Manage Test/Development Linux VMs with qcow2 and Libvirt

libvirtLogoTuxI often need to quickly revert virtual machines used for testing to a known good, vanilla state without doing anything by hand.  QEMU provides a great set of tools to help.  Here’s a simple tool to wrap all of it together, giving you a pristine, “gold” copy that you can quickly revert to after changes.

 

What Does it Do?
This tool doesn’t do anything that special but it saves me a lot of time from having to run anything by hand ever again to reset my environments.  There are lots of ways to solve this problem but this one works for me.  Below are some highlights:

  • Uses a qcow2 backing file to revert VM’s quickly back to a vanilla, pristine state.
  • Ensure static, iterative VM network addressing
  • Use libguestfs to inject SSH keys and other configurations

Requirements

  • libvirt
  • qemu-kvm
  • qemu-img
  • libguestfs-tools
  • virt-manager or virt-install
  • an EL-based hypervisor

Setup
You can start with any VM image so long as it’s a qcow2.  For these examples we’re going to be using CentOS7.

  • Install a VM locally or on a Libvirt Hypervisor
  • Shutdown the VM
  • Delete the VM (save the image)
  • Rename your saved VM
cd /var/lib/libvirt/images/
mv /var/lib/libvirt/images/centos7.qcow2 /var/lib/libvirt/images/centos7-base.qcow2
  • Create a number of VM qcow2 images using the above image as a backing file.
qemu-img create -b `pwd`/centos7-base.qcow2 -f qcow2 host-01.qcow2
qemu-img create -b `pwd`/centos7-base.qcow2 -f qcow2 host-02.qcow2
qemu-img create -b `pwd`/centos7-base.qcow2 -f qcow2 host-03.qcow2

Build Test Fleet
Now you’ll need to create as many test/development VMs as you think you’ll need.  You can always create more later but we’ll start with three.  Use the import existing disk image option within virt-manager or the appropriate flags if you’re using virt-install on the CLI.

virt-manager

Download the vm-reset Script
Obtain the vm-reset script from Github, the repository is located here.

wget https://raw.githubusercontent.com/sadsfae/misc-scripts/master/shell/vm-sandbox-tool/vm-reset.sh

Prep the Tool
You’ll want to inject your own public SSH keys at the very least, substituting the id_rsa.pub public key name below to yours if it differs.  If you forget this part it will print it out for you as a warning.

sed -i "s,\(.*echo.*\)ssh-rsa MYPUBKEY\(.*authorized_keys$\),\1$(cat ~/.ssh/id_rsa.pub)\2,g" ./vm-reset.sh

Optional: You’ll also want to edit the hostnames listed in the iterative array if you used different hostnames, replacing host-01 and friends with whatever you fancy.

guests=(
   ["host-01"]="81"
   ["host-02"]="82"
   ["host-03"]="83"
   )

Run the Thing
That’s it, now you can quickly and easily reset your test/development VM’s with one sudo command.

sudo ./vm-reset.sh

Known Issues
Occasionally you’ll get a VM in a non-bootable state, usually in grub rescure.  Force it off and restart.

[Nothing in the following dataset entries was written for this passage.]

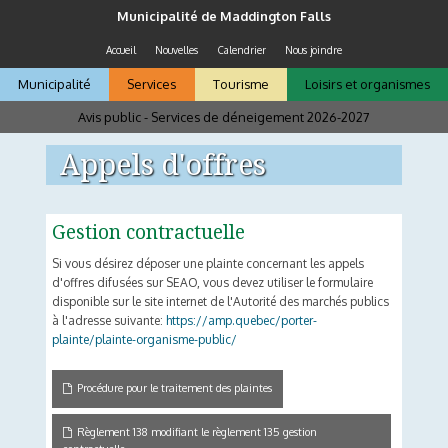
Aller au contenu principal
Municipalité de Maddington Falls
Accueil
Nouvelles
Calendrier
Nous joindre
Municipalité
Services
Tourisme
Loisirs et organismes
Avis public - Services de déneigement 2026-2027
Vous êtes ici
Appels d'offres
Gestion contractuelle
Si vous désirez déposer une plainte concernant les appels
d'offres difusées sur SEAO, vous devez utiliser le formulaire
disponible sur le site internet de l'Autorité des marchés publics
à l'adresse suivante:
https://amp.quebec/porter-
plainte/plainte-organisme-public/
Procédure pour le traitement des plaintes
Règlement 138 modifiant le règlement 135 gestion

You might also seldomly see phantom guestfs temporary VM’s running, force them off and they will disappear.

Extending Features
If there’s other functionality that is useful file an issue about it on github or comment below.  Big props to Kambiz Aghaiepour for his collaboration on this and Dan Radez for the inspiration.

About Will Foster

hobo devop/sysadmin/SRE
This entry was posted in open source, sysadmin and tagged , , , , , , , , . Bookmark the permalink.

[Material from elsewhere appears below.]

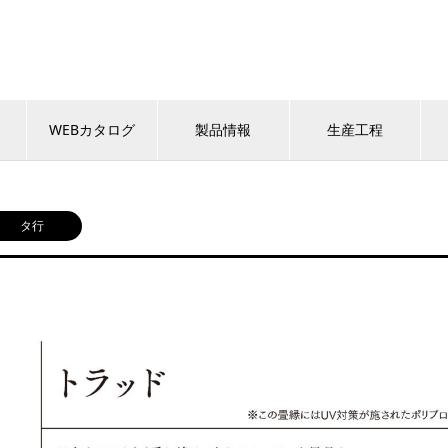
WEBカタログ
製品情報
生産工程
タ行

2 Responses to Manage Test/Development Linux VMs with qcow2 and Libvirt

  1. Yaniv Kaul says:

    Why not use virt-builder, virt-sysprep, virt-customize and friends?

    Like

    • Will Foster says:

      Why not use virt-builder, virt-sysprep, virt-customize and friends?

      Howdy Yaniv, that’s a great suggestion. Perhaps we could reduce some (or mostly all) of the shell code with these tools, but it’s pretty fast as-is only taking a few seconds to revert to a qcow2 snapshot. For this particular usage the pristine VM images we want to revert to are static in nature and would not change – we mainly use this to test Ansible code and automated application deployments so that’s the needed post deployment mechanism that would drive any transformation after the baseline OS is in place.